Dailey R A, Gray J F, Rubin M G, Hildebrand P L, Swanson N A, Wobig J L, Wilson D J, Speelman P
Oculoplastics Service, Portland Veterans Affairs Medical Center, Oregon, USA.
Ophthalmic Plast Reconstr Surg. 1998 Jan;14(1):9-12. doi: 10.1097/00002341-199801000-00003.
The use of trichloroacetic acid (TCA) as a periorbital and eyelid peel for skin rejuvenation is gaining significant acceptance among oculoplastic surgeons, dermatologists, and other surgery groups. In spite of the current enthusiasm, there remain potentially serious complications resulting from any periorbital peel. Cases of cicatricial ectropion have been reported in phenol-peeled patients, and lower eyelid ectropion has reportedly occurred in patients undergoing deep eyelid peel in conjunction with a blepharoplasty (1,2). To avoid this complication, it is necessary to better understand the depth of the wound produced by different strengths and combinations of peeling agents applied to living eyelid tissue and, more important, to determine the concentrations of TCA that are likely to lead to cicatricial ectropion when applied in a consistent fashion. We chose upper-eyelid skin because it is easier to obtain for histopathologic study than lower-eyelid skin and, in our experience, is more sensitive to hypertrophic changes after chemical peeling or carbon dioxide laser resurfacing. We applied TCA to the preseptal skin of 10 patients 48 h before standard upper-eyelid blepharoplasty. The acid was applied to produce a "frost," using varying concentrations of acid, ranging from 20 to 50%. The treated skin removed at the time of blepharoplasty was reviewed in a masked fashion by a dermatopathologist to determine the depth of necrosis. We found that superficial peels with necrosis involving 30% of the epidermis were produced by the lowest-concentration combination of TCA applied (20% followed by 0%). As the strength increased, so did the depth of peel.
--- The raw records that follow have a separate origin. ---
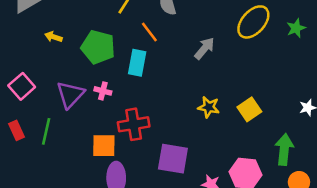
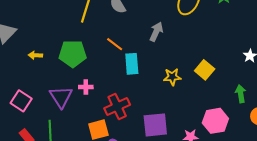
orange line: (149, 32) -> (115, 44), moved
cyan rectangle: (137, 63) -> (132, 64), moved
green arrow: (284, 149) -> (241, 94), size x0.7

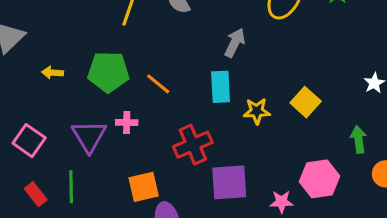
orange line: (115, 44) -> (158, 84), moved
cyan rectangle: (132, 64) -> (221, 87), moved
red cross: (117, 107) -> (193, 145), moved

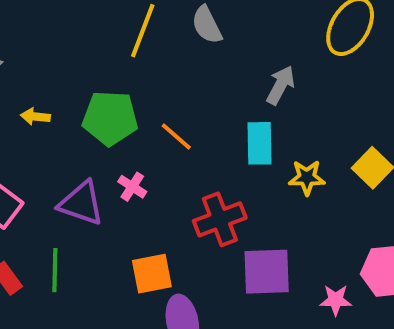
pink cross: (127, 122) -> (132, 187), turned 30
purple triangle: (89, 136) -> (81, 203), turned -42

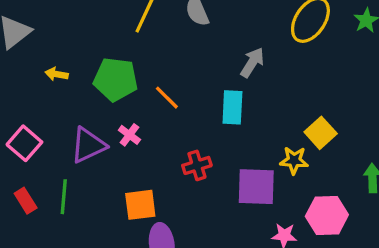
yellow star: (307, 177) -> (294, 160), moved
purple triangle: (81, 203) -> (88, 145), turned -48
red cross: (220, 219) -> (197, 165), size x0.7
purple square: (267, 272) -> (256, 187), moved

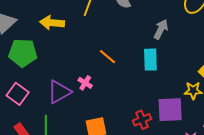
yellow arrow: (57, 74) -> (52, 23), moved, size x1.6
green pentagon: (116, 79) -> (23, 53), moved
red cross: (197, 165) -> (142, 120), moved

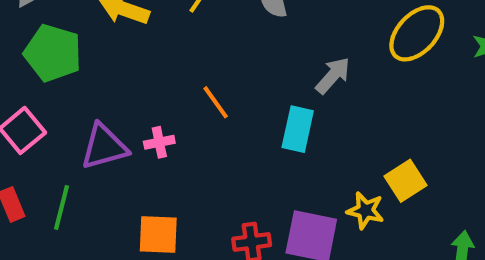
pink cross: (85, 83) -> (159, 142), turned 32

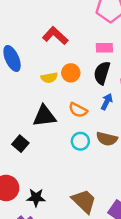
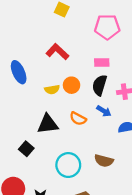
blue arrow: (107, 102) -> (104, 111), turned 96
brown semicircle: (107, 139) -> (104, 161), moved
cyan circle: (80, 141) -> (68, 165), moved, size x1.5

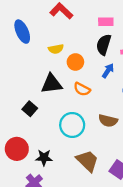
orange circle: (72, 85) -> (75, 62), moved
blue arrow: (104, 111) -> (108, 71), turned -88
orange semicircle: (78, 119) -> (82, 89), moved

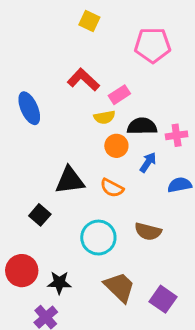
pink rectangle: (106, 22) -> (119, 95), moved, turned -32
black semicircle: (104, 45) -> (142, 126), turned 72
yellow semicircle: (56, 49) -> (104, 117), moved
orange circle: (75, 62) -> (116, 146), moved

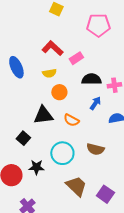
yellow semicircle: (104, 117) -> (49, 73), moved
orange circle: (116, 146) -> (59, 92), moved
black star: (59, 283) -> (36, 167), moved

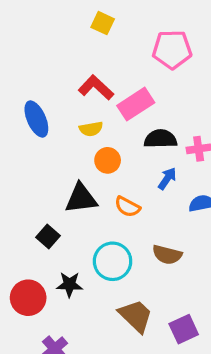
pink rectangle: (76, 58) -> (136, 104), size x1.5
purple square: (105, 194) -> (184, 329), turned 30

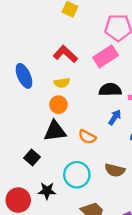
pink rectangle: (136, 104) -> (106, 56), moved
orange circle: (108, 160) -> (58, 105), moved

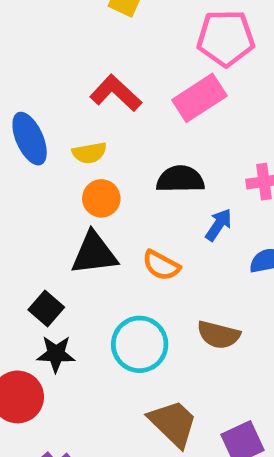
yellow semicircle: (62, 83) -> (89, 153), moved
black semicircle: (110, 90) -> (180, 179), moved
black star: (47, 191) -> (56, 354), moved

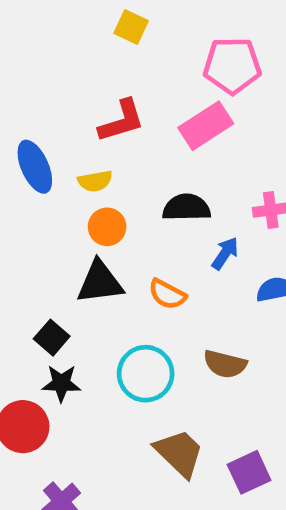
red L-shape: (116, 93) -> (122, 121), turned 120

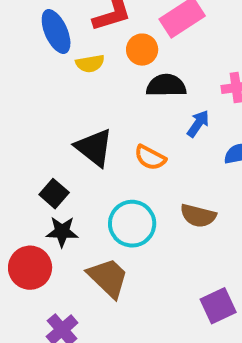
blue ellipse: (35, 167) -> (56, 32), moved
orange circle: (107, 227) -> (142, 50), moved
black triangle: (100, 282) -> (94, 148), turned 45
brown trapezoid: (179, 453) -> (108, 278), moved

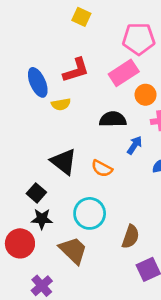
orange circle: (142, 50) -> (146, 95), moved
brown semicircle: (198, 216) -> (131, 237), moved, turned -85

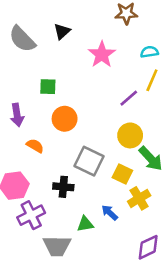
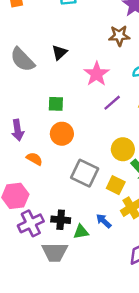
green square: (48, 87) -> (56, 104), moved
purple line: (129, 98) -> (112, 103), moved
black cross: (63, 187) -> (61, 220), moved

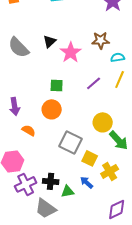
brown star: (119, 36) -> (101, 40), moved
pink star: (97, 74) -> (71, 52), moved
green square: (56, 104) -> (57, 85), moved
yellow square: (116, 185) -> (90, 158), moved
gray trapezoid: (55, 252) -> (46, 208), turned 35

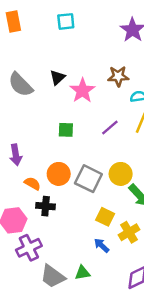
orange circle: (52, 109) -> (59, 174), moved
gray square: (71, 142) -> (88, 179), moved
black cross: (51, 181) -> (46, 206), moved
green triangle: (68, 191) -> (82, 273), moved

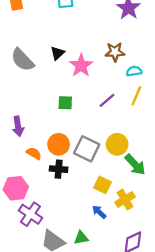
black cross: (46, 206) -> (59, 169), moved
purple cross: (29, 248) -> (30, 214), turned -30

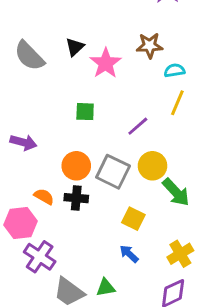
purple line: (107, 100) -> (138, 126), moved
purple arrow: (18, 126) -> (23, 142), turned -66
orange semicircle: (34, 153) -> (44, 197), moved
yellow cross: (125, 200) -> (180, 254), moved

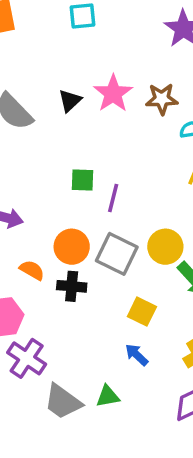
pink star: (106, 63) -> (113, 93), moved
purple line: (138, 126) -> (113, 198), moved, turned -35
orange semicircle: (44, 197) -> (32, 270), moved

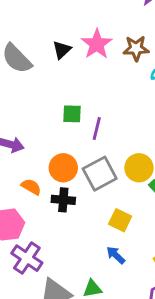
gray square: (117, 254) -> (100, 174), turned 36

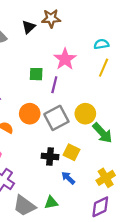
pink star: (97, 44) -> (65, 59), moved
brown star: (136, 48) -> (51, 18), moved
black cross: (63, 200) -> (50, 156), moved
The combination of 50% followed by a second application of 50% produced the deepest peel, with necrosis into the papillary dermis. This finding would indicate that the chance of developing cicatricial ectropion with any of the tested combinations of TCA should be very remote.
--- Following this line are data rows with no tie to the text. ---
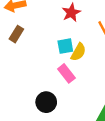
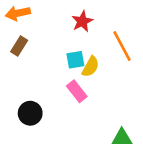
black circle: (46, 102) -> (30, 113), moved

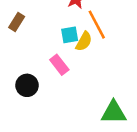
orange line: (122, 46) -> (97, 25), moved
pink rectangle: (77, 91) -> (59, 65), moved

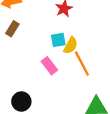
orange line: (97, 25) -> (82, 63), moved
black circle: (27, 85) -> (21, 101), moved

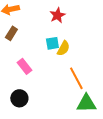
orange line: (82, 63) -> (76, 78), moved
pink rectangle: (49, 66) -> (24, 66), moved

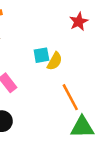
red star: (57, 15) -> (79, 22), moved

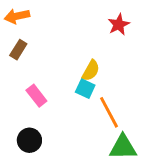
cyan square: (41, 55) -> (85, 89), moved, turned 35

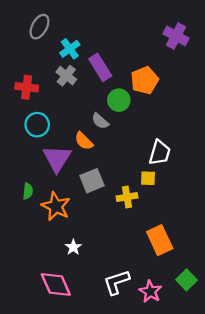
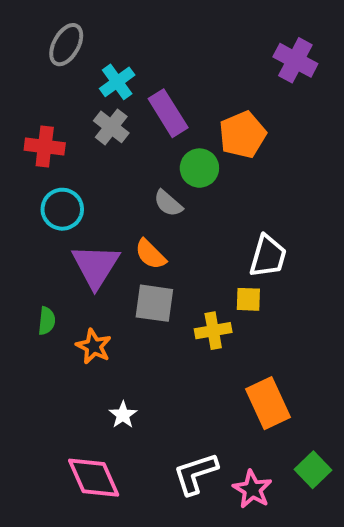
orange semicircle: (84, 141) -> (150, 254), moved
gray square: (92, 181) -> (154, 303), turned 30
orange star: (56, 206) -> (94, 346), size x0.7

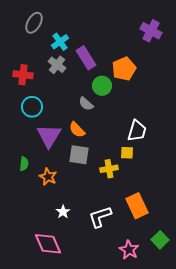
white L-shape: (196, 474) -> (100, 217), moved

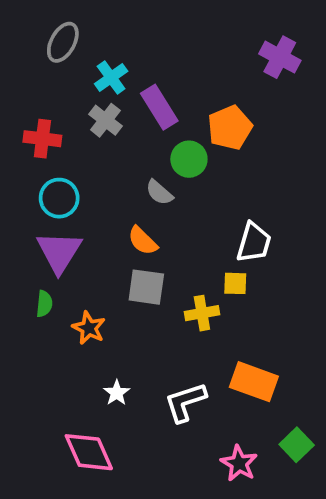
purple triangle: (49, 136) -> (59, 252), moved
orange rectangle: (137, 206) -> (254, 382), turned -45

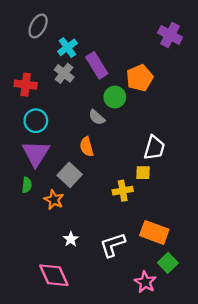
orange semicircle: (143, 241) -> (87, 147), turned 30
gray square: (146, 287) -> (70, 175), moved, turned 35
green square: (297, 445) -> (168, 263), moved

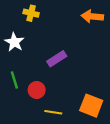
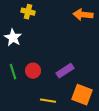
purple rectangle: (57, 59) -> (65, 71), moved
red circle: (37, 90) -> (33, 71), moved

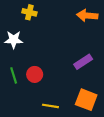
white star: (13, 38) -> (14, 40), turned -30
purple rectangle: (65, 71) -> (83, 62), moved

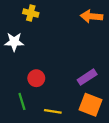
purple rectangle: (83, 62) -> (87, 77), moved
green line: (14, 75) -> (22, 101), moved

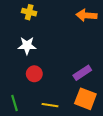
white star: (14, 42) -> (27, 46), moved
green line: (22, 101) -> (14, 103), moved

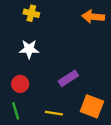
purple rectangle: (82, 73) -> (68, 78), moved
red circle: (34, 74) -> (20, 84), moved

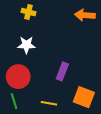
purple rectangle: (68, 78) -> (62, 71), turned -36
red circle: (20, 84) -> (18, 77), size x1.5

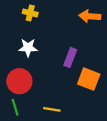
purple rectangle: (62, 71) -> (70, 57), moved
orange square: (84, 97) -> (89, 79), moved

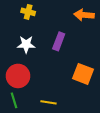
purple rectangle: (70, 57) -> (59, 41), moved

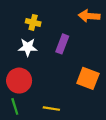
yellow cross: (28, 12) -> (33, 22), moved

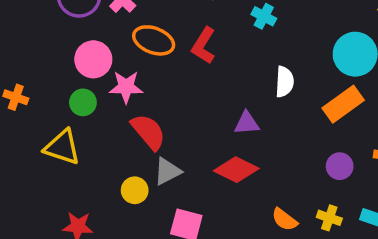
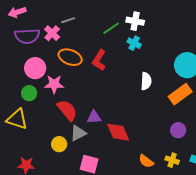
purple triangle: (247, 123) -> (94, 117), moved
red diamond: (236, 170) -> (118, 132), turned 40

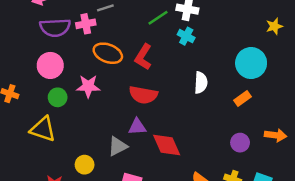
pink cross: (52, 33) -> (86, 24), turned 35
pink circle: (35, 68) -> (50, 65), moved
orange rectangle: (180, 94) -> (242, 99), size x0.6
red semicircle: (67, 110) -> (143, 95), moved, turned 140
yellow circle: (59, 144) -> (85, 165), moved

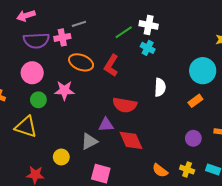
red semicircle: (143, 95) -> (125, 105), moved

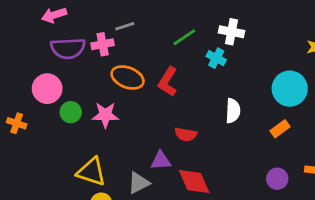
white cross: (149, 25) -> (231, 32), moved
pink circle: (32, 73) -> (47, 89), moved
green circle: (38, 100) -> (71, 112), moved
red semicircle: (125, 105) -> (186, 134), size x0.7
yellow triangle: (26, 127) -> (91, 172), moved

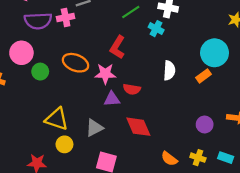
orange ellipse: (128, 78) -> (76, 63), moved
pink star: (105, 115) -> (105, 74), moved
orange rectangle: (280, 129) -> (203, 76), moved
purple triangle: (161, 161) -> (112, 99), moved

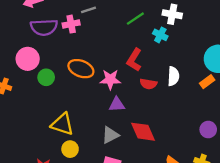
red L-shape: (117, 47) -> (134, 60), moved
red semicircle: (132, 89) -> (148, 84), moved
gray triangle: (94, 128) -> (110, 135), moved

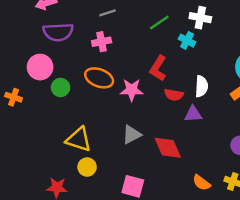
pink cross: (71, 24) -> (102, 42), moved
purple triangle: (117, 105) -> (193, 114), moved
gray triangle: (110, 135) -> (132, 134), moved

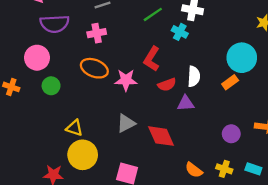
green circle: (61, 88) -> (51, 86), moved
red semicircle: (174, 95) -> (167, 85), turned -30
yellow triangle: (79, 139) -> (74, 128), size x0.7
yellow circle: (87, 167) -> (83, 155), size x1.6

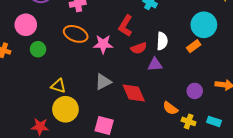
orange semicircle: (194, 170) -> (170, 108), moved

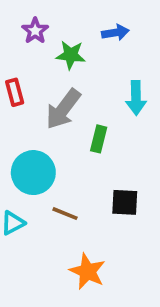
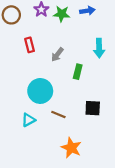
green star: (71, 55) -> (62, 14), moved
gray arrow: (63, 109) -> (57, 55), size x0.6

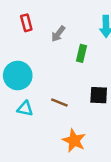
cyan circle: (40, 91) -> (18, 76), moved
cyan triangle: (28, 120) -> (25, 109), turned 40

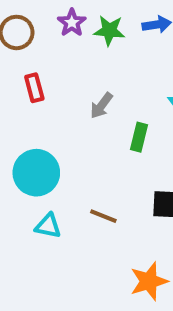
red rectangle: (26, 23) -> (34, 88), moved
orange star: (74, 141) -> (149, 281), moved, turned 30

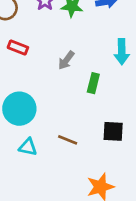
red rectangle: (34, 88) -> (18, 47), turned -54

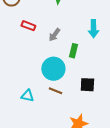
red rectangle: (18, 47) -> (28, 26), moved
cyan circle: (19, 109) -> (53, 69), moved

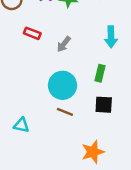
green rectangle: (73, 51) -> (100, 73), moved
cyan triangle: (27, 96) -> (21, 125), moved

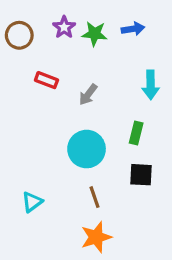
brown line: (65, 112) -> (95, 197), moved, turned 49
cyan triangle: (21, 125) -> (32, 202), turned -49
orange star: (93, 152) -> (96, 237), moved

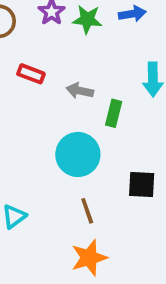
gray arrow: (88, 95) -> (80, 91), turned 65
green rectangle: (136, 133) -> (114, 113), moved

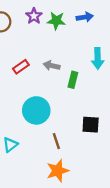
red rectangle: (31, 74) -> (21, 67), moved, turned -56
cyan circle: (78, 154) -> (36, 110), moved

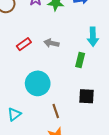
green rectangle: (73, 80) -> (80, 60), moved

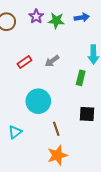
gray arrow: (51, 43) -> (52, 61), turned -48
使用三氯乙酸(TCA)进行眶周和眼睑皮肤剥脱以实现皮肤年轻化,在眼科整形医生、皮肤科医生及其他外科手术团队中越来越被广泛接受。尽管目前颇受青睐,但任何眶周皮肤剥脱都可能引发严重并发症。已有苯酚剥脱患者出现瘢痕性睑外翻的病例报道,据报道,在联合眼睑成形术进行深层眼睑剥脱的患者中也发生了下睑外翻(1,2)。为避免这种并发症,有必要更好地了解应用于活体眼睑组织的不同强度和组合的剥脱剂所造成伤口的深度,更重要的是,确定以一致方式应用时可能导致瘢痕性睑外翻的三氯乙酸浓度。我们选择上睑皮肤是因为与下睑皮肤相比,它更容易获取用于组织病理学研究,而且根据我们的经验,在化学剥脱或二氧化碳激光换肤后,上睑皮肤对肥厚性改变更敏感。我们在标准上睑成形术48小时前,将三氯乙酸应用于10例患者的睑前皮肤。使用20%至50%不等的不同浓度酸来产生“霜白”效果。在睑成形术时切除的经处理皮肤由皮肤病理学家以盲法进行检查,以确定坏死深度。我们发现,应用最低浓度组合的三氯乙酸(20%后接0%)产生了累及30%表皮的浅表剥脱。随着强度增加,剥脱深度也增加。50%后再应用一次50%的组合产生了最深的剥脱,坏死达乳头层真皮。这一发现表明,使用任何测试的三氯乙酸组合发生瘢痕性睑外翻的可能性应该非常小。